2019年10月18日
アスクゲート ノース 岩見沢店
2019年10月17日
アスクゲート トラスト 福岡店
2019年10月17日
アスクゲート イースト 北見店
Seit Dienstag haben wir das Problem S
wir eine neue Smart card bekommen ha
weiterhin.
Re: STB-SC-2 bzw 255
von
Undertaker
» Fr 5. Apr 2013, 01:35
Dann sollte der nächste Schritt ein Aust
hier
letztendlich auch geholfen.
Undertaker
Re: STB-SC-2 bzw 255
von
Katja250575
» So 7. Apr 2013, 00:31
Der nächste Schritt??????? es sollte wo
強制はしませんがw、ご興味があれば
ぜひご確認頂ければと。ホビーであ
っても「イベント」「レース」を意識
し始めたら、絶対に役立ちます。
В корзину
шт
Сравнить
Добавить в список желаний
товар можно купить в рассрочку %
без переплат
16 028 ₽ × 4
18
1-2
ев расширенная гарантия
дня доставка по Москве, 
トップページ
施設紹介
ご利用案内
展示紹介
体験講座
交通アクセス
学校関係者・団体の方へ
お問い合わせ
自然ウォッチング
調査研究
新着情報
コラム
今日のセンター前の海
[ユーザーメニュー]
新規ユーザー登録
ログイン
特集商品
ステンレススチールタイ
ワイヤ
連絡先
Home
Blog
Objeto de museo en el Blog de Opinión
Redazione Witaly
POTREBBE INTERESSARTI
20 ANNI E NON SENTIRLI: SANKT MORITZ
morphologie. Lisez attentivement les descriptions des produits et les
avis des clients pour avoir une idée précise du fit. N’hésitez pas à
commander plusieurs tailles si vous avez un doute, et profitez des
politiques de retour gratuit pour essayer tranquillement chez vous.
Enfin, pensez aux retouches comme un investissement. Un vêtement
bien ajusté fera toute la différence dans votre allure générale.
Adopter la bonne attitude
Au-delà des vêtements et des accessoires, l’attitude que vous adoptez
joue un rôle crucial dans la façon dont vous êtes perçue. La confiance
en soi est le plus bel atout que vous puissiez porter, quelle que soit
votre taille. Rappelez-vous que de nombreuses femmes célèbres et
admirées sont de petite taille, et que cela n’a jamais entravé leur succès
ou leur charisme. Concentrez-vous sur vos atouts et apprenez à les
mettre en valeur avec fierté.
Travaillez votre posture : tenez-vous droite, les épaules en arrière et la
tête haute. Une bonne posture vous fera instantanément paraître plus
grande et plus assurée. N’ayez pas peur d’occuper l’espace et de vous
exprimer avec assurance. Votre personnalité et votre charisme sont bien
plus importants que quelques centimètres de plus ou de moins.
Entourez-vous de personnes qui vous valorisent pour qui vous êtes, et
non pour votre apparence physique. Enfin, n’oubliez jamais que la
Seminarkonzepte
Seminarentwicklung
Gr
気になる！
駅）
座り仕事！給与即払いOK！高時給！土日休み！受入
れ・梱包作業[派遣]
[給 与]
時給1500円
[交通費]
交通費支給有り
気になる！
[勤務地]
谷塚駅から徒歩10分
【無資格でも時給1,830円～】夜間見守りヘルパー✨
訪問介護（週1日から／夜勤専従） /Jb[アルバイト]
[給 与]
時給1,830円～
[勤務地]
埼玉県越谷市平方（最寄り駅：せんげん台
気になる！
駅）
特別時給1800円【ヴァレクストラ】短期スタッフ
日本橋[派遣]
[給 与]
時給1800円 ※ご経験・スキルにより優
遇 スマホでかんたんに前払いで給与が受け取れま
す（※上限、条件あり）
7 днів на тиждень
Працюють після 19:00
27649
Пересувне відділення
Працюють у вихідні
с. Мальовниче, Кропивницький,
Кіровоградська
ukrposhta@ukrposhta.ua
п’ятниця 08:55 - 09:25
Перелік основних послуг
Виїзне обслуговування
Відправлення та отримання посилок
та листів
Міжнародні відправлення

> [Task to carry out]: Give again, word for word, every line of the listing above from the one with "Apr 2013, 01:35" to the one with "tête haute. Une", both inclusive, and nothing beyond them.

> [Output]:
» Fr 5. Apr 2013, 01:35
Dann sollte der nächste Schritt ein Aust
hier
letztendlich auch geholfen.
Undertaker
Re: STB-SC-2 bzw 255
von
Katja250575
» So 7. Apr 2013, 00:31
Der nächste Schritt??????? es sollte wo
強制はしませんがw、ご興味があれば
ぜひご確認頂ければと。ホビーであ
っても「イベント」「レース」を意識
し始めたら、絶対に役立ちます。
В корзину
шт
Сравнить
Добавить в список желаний
товар можно купить в рассрочку %
без переплат
16 028 ₽ × 4
18
1-2
ев расширенная гарантия
дня доставка по Москве, 
トップページ
施設紹介
ご利用案内
展示紹介
体験講座
交通アクセス
学校関係者・団体の方へ
お問い合わせ
自然ウォッチング
調査研究
新着情報
コラム
今日のセンター前の海
[ユーザーメニュー]
新規ユーザー登録
ログイン
特集商品
ステンレススチールタイ
ワイヤ
連絡先
Home
Blog
Objeto de museo en el Blog de Opinión
Redazione Witaly
POTREBBE INTERESSARTI
20 ANNI E NON SENTIRLI: SANKT MORITZ
morphologie. Lisez attentivement les descriptions des produits et les
avis des clients pour avoir une idée précise du fit. N’hésitez pas à
commander plusieurs tailles si vous avez un doute, et profitez des
politiques de retour gratuit pour essayer tranquillement chez vous.
Enfin, pensez aux retouches comme un investissement. Un vêtement
bien ajusté fera toute la différence dans votre allure générale.
Adopter la bonne attitude
Au-delà des vêtements et des accessoires, l’attitude que vous adoptez
joue un rôle crucial dans la façon dont vous êtes perçue. La confiance
en soi est le plus bel atout que vous puissiez porter, quelle que soit
votre taille. Rappelez-vous que de nombreuses femmes célèbres et
admirées sont de petite taille, et que cela n’a jamais entravé leur succès
ou leur charisme. Concentrez-vous sur vos atouts et apprenez à les
mettre en valeur avec fierté.
Travaillez votre posture : tenez-vous droite, les épaules en arrière et la
tête haute. Une bonne posture vous fera instantanément paraître plus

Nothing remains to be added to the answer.